**Entries provided**
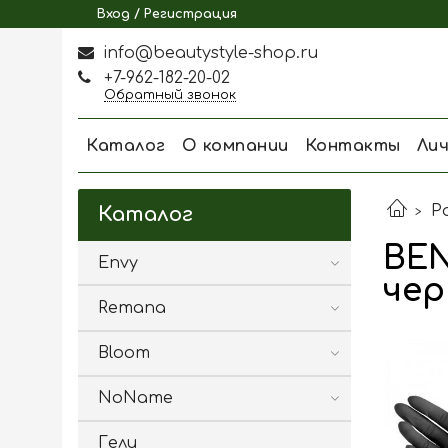
Вход / Регистрация
info@beautystyle-shop.ru
+7-962-182-20-02
Обратный звонок
Каталог
О компании
Контакты
Ли
Р
Каталог
BEN
Envy
чер
Remana
Bloom
NoName
Гели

**How to complete this task**
In your copy of the entries above, keep the text exact and leave out the pictures.

**Problem solution**
Вход / Регистрация
info@beautystyle-shop.ru
+7-962-182-20-02
Обратный звонок
Каталог
О компании
Контакты
Ли
Р
Каталог
BEN
Envy
чер
Remana
Bloom
NoName
Гели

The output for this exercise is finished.